### Problem to solve
What do the lines say from the one containing "Physics [LCSH]" to the end of the records? Restate them word for word, and only those.

### Data to process
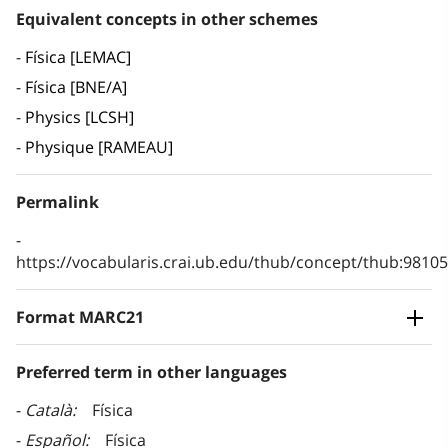
Equivalent concepts in other schemes
Física [LEMAC]
Física [BNE/A]
Physics [LCSH]
Physique [RAMEAU]
Permalink
https://vocabularis.crai.ub.edu/thub/concept/thub:981
Format MARC21
Preferred term in other languages
Català
Física
Español
Física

### Response to the task
Physics [LCSH]
Physique [RAMEAU]
Permalink
https://vocabularis.crai.ub.edu/thub/concept/thub:981
Format MARC21
Preferred term in other languages
Català
Física
Español
Física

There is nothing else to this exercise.